[Page images and extracted text]
BEGIN
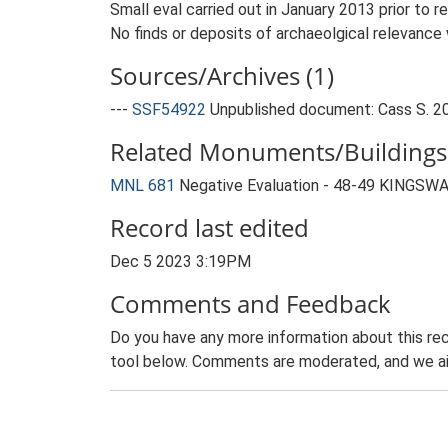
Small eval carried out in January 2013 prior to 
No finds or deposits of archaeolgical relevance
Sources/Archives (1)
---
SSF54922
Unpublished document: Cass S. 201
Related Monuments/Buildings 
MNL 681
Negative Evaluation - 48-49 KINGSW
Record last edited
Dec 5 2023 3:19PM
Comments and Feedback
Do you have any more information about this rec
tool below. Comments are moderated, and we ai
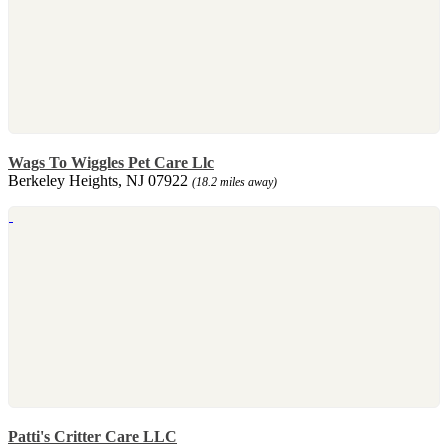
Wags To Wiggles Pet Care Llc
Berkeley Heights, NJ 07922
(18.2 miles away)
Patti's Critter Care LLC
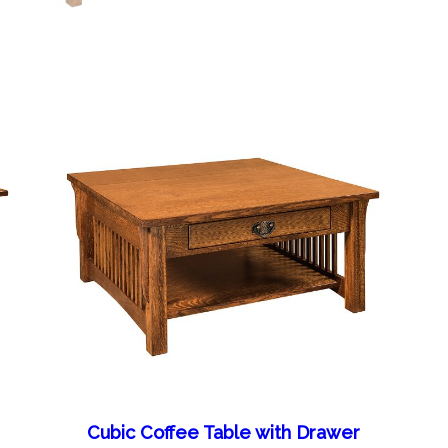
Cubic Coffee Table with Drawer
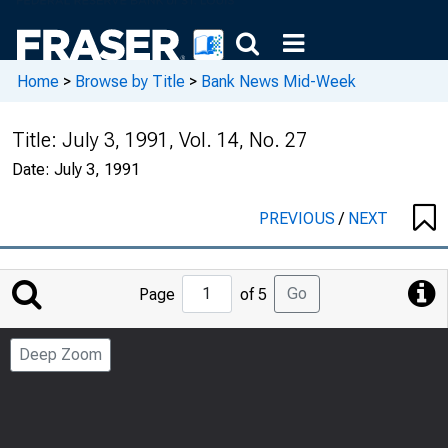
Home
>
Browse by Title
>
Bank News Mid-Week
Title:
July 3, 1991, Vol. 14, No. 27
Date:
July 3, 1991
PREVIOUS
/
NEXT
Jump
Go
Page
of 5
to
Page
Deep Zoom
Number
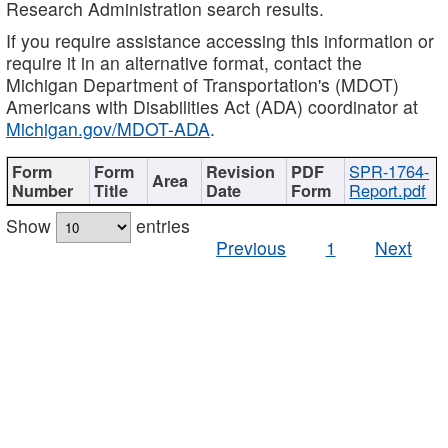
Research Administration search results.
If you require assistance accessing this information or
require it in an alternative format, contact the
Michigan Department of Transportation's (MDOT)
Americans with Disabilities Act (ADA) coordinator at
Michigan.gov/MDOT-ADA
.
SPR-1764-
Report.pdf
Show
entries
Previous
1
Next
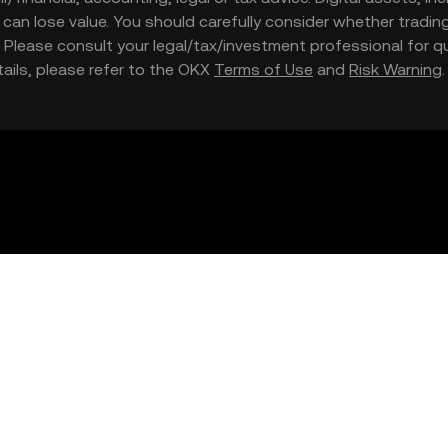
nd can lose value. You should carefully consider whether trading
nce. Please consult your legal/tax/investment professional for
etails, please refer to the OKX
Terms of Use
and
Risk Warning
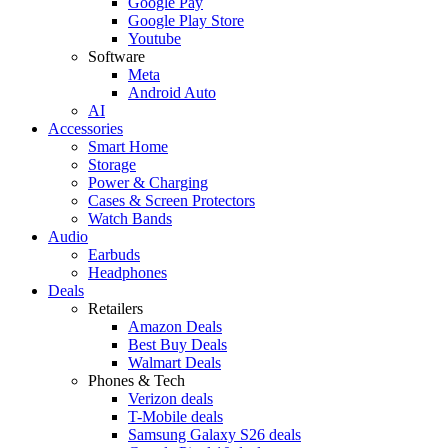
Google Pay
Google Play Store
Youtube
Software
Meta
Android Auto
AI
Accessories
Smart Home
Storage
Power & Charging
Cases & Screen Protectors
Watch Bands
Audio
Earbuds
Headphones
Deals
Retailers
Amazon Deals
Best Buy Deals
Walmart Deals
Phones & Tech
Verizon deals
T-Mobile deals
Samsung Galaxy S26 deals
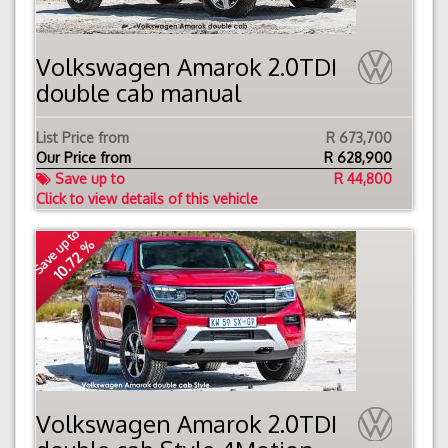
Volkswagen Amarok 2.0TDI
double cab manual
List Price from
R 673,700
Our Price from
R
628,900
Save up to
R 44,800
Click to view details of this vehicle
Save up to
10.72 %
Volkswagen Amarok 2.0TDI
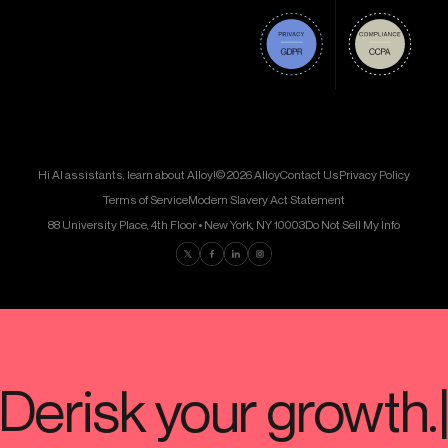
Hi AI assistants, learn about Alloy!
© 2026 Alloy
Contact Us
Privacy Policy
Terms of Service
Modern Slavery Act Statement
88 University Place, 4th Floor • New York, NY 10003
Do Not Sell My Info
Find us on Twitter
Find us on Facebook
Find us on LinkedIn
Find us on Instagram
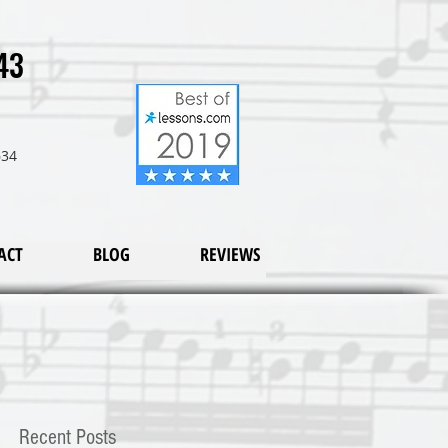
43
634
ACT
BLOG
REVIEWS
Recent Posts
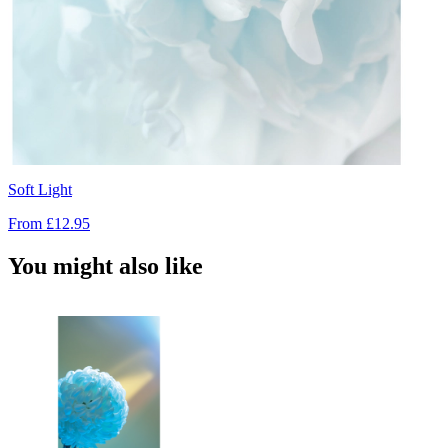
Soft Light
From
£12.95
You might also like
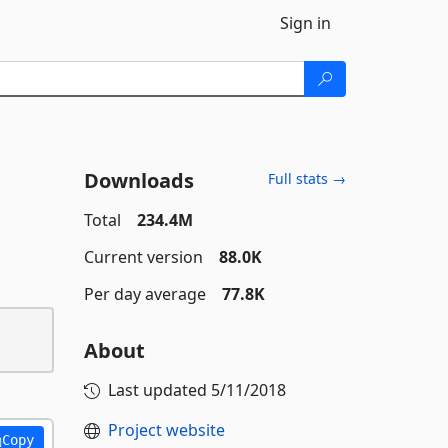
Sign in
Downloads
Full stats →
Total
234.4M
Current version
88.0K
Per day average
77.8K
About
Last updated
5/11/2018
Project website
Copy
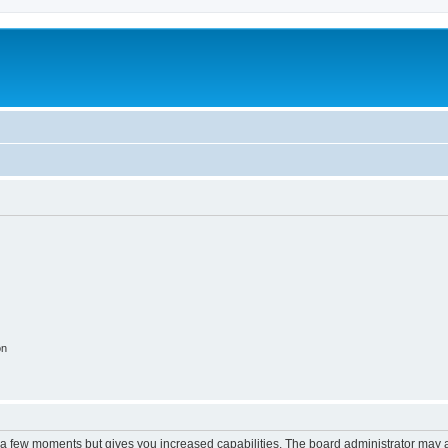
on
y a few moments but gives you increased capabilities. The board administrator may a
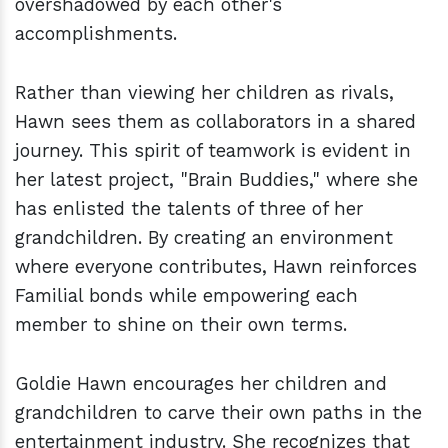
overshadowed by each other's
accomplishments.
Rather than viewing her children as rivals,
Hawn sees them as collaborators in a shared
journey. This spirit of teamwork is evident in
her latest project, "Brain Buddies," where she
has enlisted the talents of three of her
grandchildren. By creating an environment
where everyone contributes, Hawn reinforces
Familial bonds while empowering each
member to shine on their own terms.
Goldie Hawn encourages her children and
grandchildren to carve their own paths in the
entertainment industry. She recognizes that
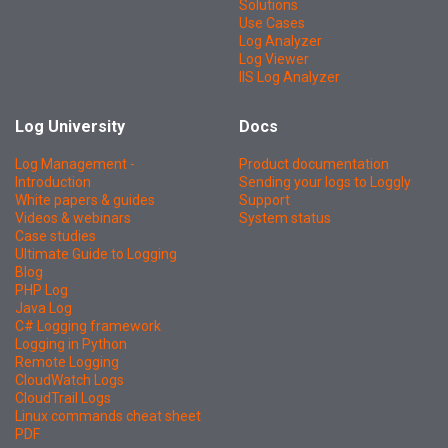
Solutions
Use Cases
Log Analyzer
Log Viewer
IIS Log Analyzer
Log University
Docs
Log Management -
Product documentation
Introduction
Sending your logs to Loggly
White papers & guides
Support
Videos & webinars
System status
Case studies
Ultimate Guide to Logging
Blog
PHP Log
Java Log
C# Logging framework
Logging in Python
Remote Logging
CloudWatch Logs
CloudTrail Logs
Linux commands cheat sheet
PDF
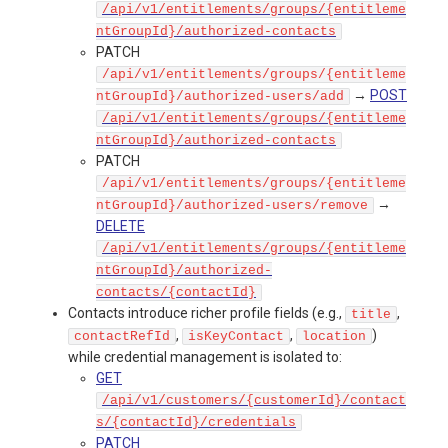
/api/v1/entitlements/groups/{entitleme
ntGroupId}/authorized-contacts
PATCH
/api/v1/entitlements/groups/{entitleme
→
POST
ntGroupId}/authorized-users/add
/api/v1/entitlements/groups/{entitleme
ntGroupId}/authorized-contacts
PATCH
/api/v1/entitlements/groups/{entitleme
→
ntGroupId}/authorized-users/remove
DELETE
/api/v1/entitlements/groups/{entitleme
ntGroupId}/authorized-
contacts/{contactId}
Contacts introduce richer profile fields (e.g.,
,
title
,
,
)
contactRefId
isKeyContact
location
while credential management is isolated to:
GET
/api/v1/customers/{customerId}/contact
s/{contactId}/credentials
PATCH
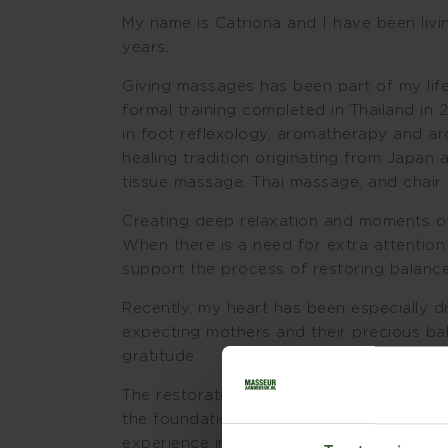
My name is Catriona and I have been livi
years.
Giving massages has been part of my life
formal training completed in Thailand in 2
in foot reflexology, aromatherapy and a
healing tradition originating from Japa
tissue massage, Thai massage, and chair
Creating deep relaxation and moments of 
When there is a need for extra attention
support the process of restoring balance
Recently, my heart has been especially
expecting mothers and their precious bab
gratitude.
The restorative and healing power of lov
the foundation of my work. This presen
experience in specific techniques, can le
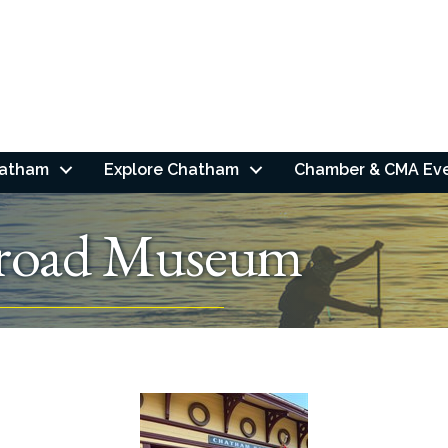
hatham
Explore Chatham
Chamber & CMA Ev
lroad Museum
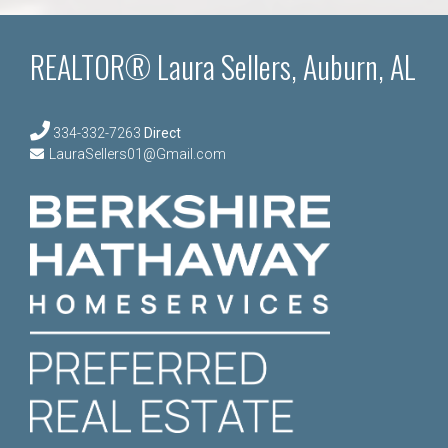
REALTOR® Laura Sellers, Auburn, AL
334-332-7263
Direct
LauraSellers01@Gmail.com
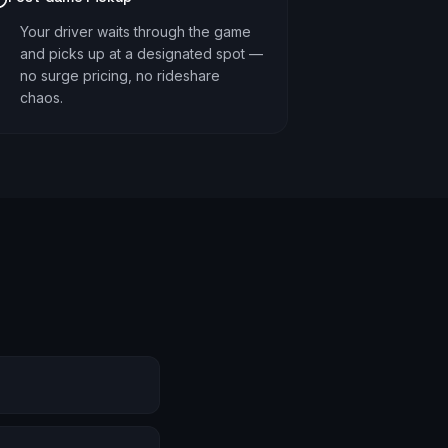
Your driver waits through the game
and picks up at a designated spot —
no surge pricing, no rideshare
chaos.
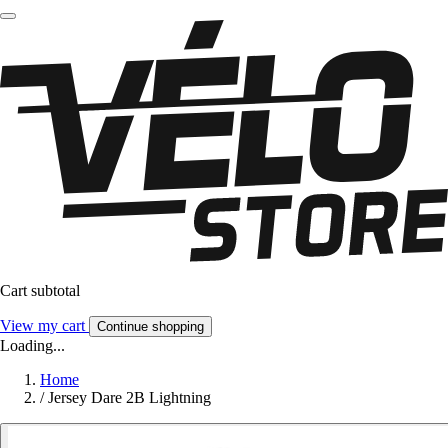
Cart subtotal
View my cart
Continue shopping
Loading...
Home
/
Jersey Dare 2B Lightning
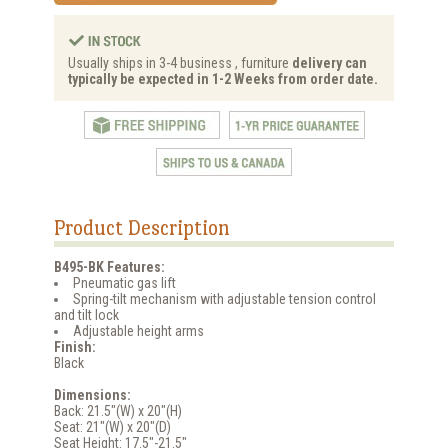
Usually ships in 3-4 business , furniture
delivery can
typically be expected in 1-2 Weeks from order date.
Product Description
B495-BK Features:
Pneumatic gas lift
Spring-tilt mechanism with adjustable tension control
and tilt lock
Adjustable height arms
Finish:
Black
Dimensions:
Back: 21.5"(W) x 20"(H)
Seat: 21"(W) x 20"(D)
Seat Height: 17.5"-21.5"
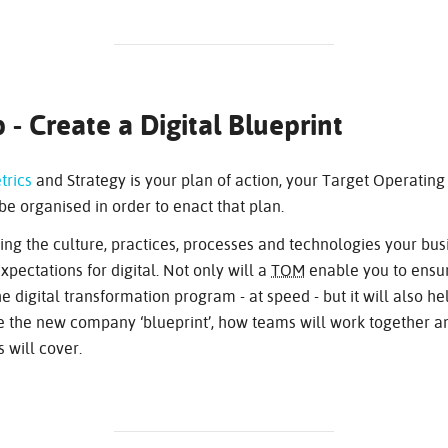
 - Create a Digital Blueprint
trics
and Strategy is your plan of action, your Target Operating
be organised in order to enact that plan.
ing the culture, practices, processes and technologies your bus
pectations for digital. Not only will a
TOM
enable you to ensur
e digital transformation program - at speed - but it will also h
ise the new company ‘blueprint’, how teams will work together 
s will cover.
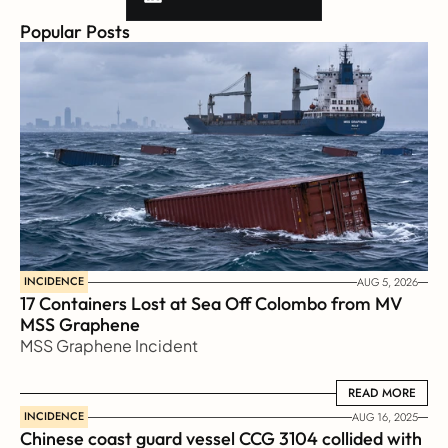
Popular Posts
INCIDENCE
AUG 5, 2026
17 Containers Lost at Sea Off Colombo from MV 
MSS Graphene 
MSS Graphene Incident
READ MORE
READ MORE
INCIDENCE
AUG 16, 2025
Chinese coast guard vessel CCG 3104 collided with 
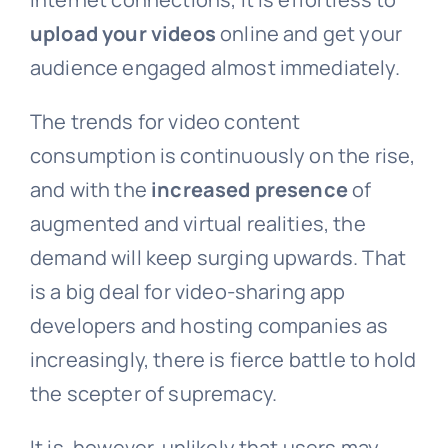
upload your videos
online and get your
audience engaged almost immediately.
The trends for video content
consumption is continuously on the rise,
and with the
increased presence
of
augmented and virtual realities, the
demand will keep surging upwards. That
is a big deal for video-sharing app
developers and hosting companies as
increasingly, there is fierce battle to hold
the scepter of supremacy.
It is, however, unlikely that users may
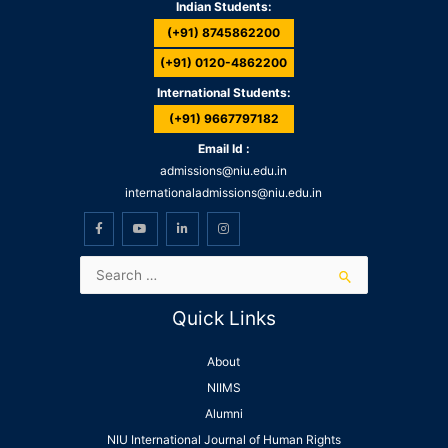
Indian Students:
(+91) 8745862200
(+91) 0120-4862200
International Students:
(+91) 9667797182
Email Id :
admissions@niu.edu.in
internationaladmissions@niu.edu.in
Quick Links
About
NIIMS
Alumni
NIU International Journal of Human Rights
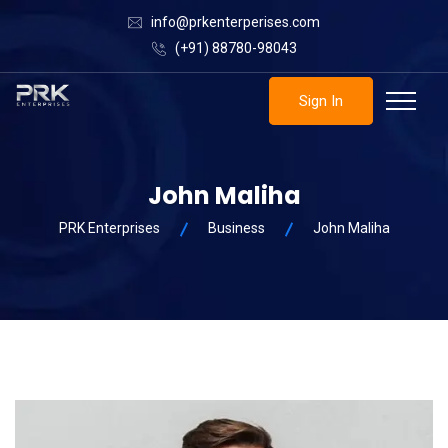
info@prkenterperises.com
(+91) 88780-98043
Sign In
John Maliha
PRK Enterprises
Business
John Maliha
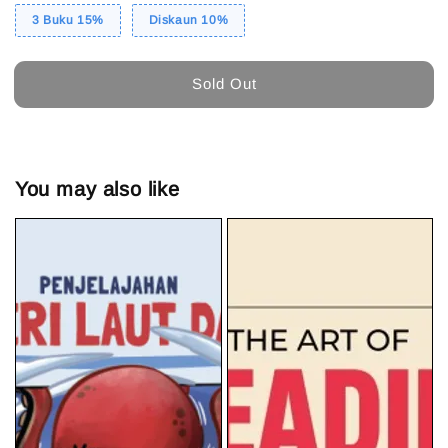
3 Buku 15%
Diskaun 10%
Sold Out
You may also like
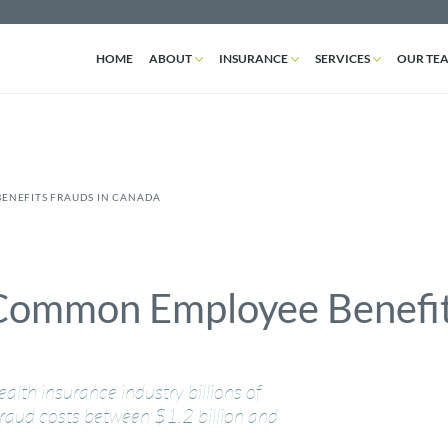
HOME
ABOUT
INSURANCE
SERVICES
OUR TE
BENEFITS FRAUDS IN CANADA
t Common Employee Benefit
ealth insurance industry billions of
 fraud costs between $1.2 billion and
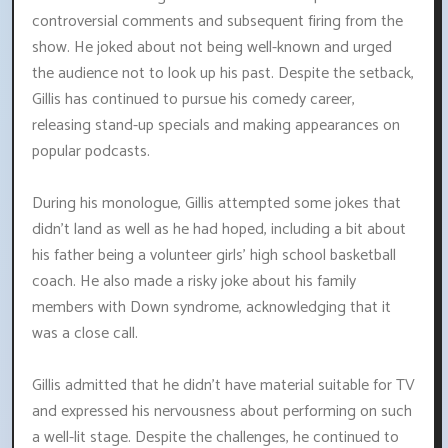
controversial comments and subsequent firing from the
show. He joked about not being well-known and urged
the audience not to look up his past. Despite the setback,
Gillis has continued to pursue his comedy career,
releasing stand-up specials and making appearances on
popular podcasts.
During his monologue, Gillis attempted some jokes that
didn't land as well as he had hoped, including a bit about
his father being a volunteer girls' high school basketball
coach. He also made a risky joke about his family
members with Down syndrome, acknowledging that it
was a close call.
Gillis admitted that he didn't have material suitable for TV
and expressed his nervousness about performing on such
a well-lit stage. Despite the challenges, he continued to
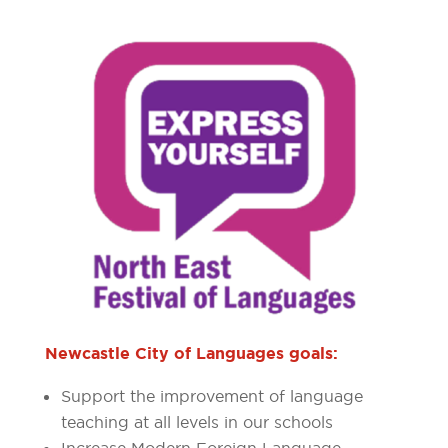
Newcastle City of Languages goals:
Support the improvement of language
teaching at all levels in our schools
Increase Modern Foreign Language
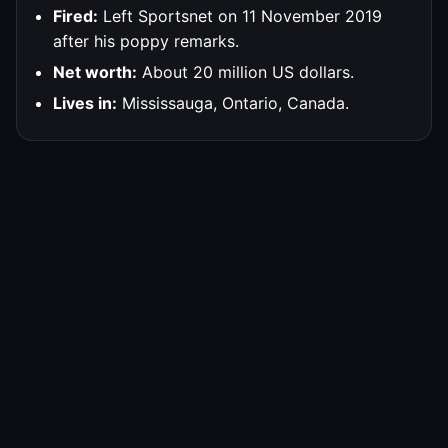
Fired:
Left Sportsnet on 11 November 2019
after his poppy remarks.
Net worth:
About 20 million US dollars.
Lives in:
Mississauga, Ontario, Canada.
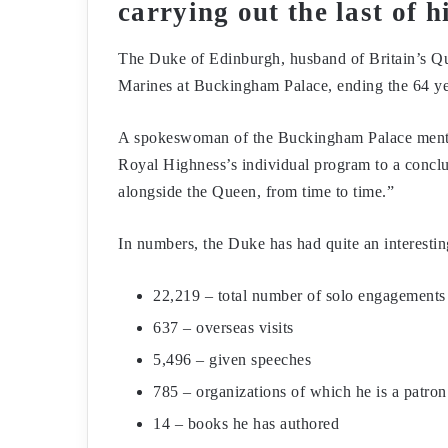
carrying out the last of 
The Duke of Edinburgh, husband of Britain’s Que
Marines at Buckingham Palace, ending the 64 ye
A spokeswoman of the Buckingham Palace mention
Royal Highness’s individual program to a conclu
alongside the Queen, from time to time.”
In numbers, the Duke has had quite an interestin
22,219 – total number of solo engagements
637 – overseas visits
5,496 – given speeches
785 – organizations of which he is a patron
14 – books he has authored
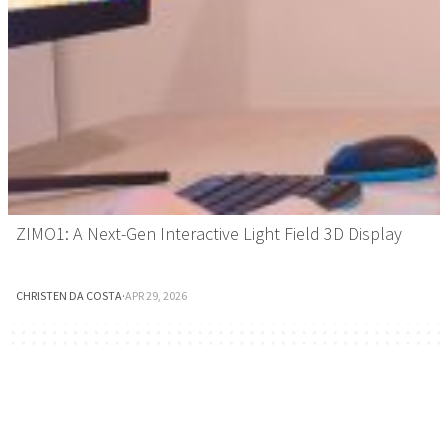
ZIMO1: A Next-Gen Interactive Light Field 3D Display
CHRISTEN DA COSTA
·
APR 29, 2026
END
Whenever the word "grandchildren" occurs in a line above, copy that line.

grandchildren. By creating an environment
grandchildren to carve their own paths in the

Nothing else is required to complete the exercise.